■ EXERCISE BRIEF ■
The records below should be printed once more, exactly as they appear.

■ DATA FOR THIS EXERCISE ■
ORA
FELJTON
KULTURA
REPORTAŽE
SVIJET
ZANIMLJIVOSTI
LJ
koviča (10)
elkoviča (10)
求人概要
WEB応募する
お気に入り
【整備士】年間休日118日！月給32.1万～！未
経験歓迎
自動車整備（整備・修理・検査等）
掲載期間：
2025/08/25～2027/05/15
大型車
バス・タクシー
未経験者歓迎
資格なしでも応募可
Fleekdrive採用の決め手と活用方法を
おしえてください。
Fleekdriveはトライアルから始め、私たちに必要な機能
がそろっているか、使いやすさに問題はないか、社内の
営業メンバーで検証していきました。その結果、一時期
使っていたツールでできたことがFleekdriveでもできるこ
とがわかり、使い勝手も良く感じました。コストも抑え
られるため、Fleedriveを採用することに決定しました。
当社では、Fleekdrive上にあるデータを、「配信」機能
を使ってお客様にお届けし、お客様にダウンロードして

■ ANSWER FOR THE TASK ■
ORA
FELJTON
KULTURA
REPORTAŽE
SVIJET
ZANIMLJIVOSTI
LJ
koviča (10)
elkoviča (10)
求人概要
WEB応募する
お気に入り
【整備士】年間休日118日！月給32.1万～！未
経験歓迎
自動車整備（整備・修理・検査等）
掲載期間：
2025/08/25～2027/05/15
大型車
バス・タクシー
未経験者歓迎
資格なしでも応募可
Fleekdrive採用の決め手と活用方法を
おしえてください。
Fleekdriveはトライアルから始め、私たちに必要な機能
がそろっているか、使いやすさに問題はないか、社内の
営業メンバーで検証していきました。その結果、一時期
使っていたツールでできたことがFleekdriveでもできるこ
とがわかり、使い勝手も良く感じました。コストも抑え
られるため、Fleedriveを採用することに決定しました。
当社では、Fleekdrive上にあるデータを、「配信」機能
を使ってお客様にお届けし、お客様にダウンロードして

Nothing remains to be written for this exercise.